Task prompt: Provide again, from the entries below, every line from the one containing "Randonnée Pédestre · 7" through the one containing "Circuit n°2 (MC2)", exactly as written, and no other line.

Data supplied:
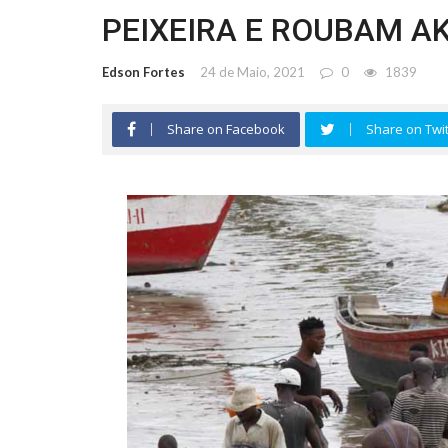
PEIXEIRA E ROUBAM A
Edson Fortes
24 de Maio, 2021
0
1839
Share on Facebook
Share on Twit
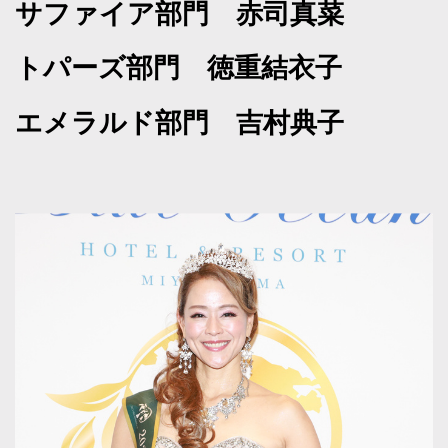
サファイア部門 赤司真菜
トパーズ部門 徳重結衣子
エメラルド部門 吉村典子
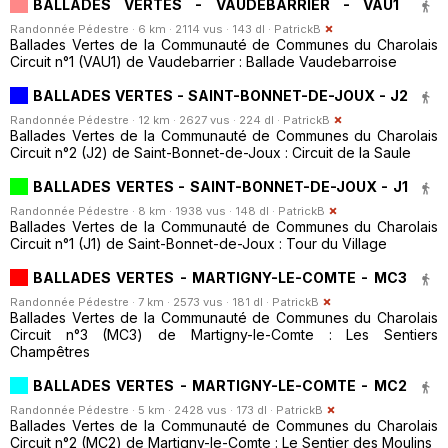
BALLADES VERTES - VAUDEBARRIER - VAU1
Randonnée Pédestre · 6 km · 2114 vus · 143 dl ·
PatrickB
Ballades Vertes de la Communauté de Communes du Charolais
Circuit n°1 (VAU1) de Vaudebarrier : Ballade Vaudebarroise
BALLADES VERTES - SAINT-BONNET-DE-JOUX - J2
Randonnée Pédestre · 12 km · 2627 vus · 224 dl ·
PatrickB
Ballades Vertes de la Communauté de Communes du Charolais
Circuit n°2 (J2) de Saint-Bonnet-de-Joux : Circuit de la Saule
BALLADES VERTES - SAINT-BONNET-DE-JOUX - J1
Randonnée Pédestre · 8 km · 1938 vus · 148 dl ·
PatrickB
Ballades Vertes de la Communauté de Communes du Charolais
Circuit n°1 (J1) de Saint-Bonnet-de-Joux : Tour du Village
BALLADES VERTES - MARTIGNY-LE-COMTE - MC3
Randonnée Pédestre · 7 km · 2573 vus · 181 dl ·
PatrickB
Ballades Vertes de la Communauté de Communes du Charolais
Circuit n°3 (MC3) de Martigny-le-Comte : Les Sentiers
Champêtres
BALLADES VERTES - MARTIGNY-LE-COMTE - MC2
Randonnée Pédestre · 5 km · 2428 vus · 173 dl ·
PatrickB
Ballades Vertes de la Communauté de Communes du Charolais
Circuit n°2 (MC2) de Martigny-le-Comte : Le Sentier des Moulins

...

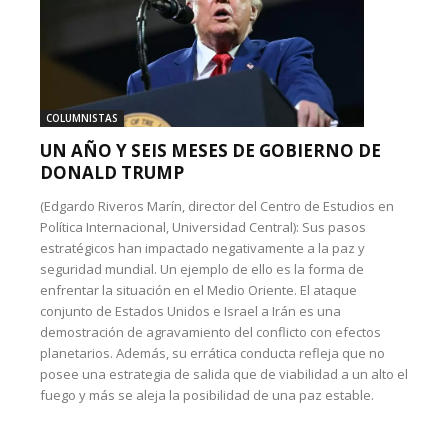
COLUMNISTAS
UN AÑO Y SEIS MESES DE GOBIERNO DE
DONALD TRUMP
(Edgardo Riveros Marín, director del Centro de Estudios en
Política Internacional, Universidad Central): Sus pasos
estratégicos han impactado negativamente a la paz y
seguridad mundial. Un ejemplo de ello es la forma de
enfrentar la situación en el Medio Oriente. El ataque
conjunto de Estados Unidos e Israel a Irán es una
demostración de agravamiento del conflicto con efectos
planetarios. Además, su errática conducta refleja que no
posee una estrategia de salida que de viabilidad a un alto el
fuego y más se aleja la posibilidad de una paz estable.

Reply:
Randonnée Pédestre · 7 km · 2573 vus · 181 dl ·
PatrickB
Ballades Vertes de la Communauté de Communes du Charolais
Circuit n°3 (MC3) de Martigny-le-Comte : Les Sentiers
Champêtres
BALLADES VERTES - MARTIGNY-LE-COMTE - MC2
Randonnée Pédestre · 5 km · 2428 vus · 173 dl ·
PatrickB
Ballades Vertes de la Communauté de Communes du Charolais
Circuit n°2 (MC2) de Martigny-le-Comte : Le Sentier des Moulins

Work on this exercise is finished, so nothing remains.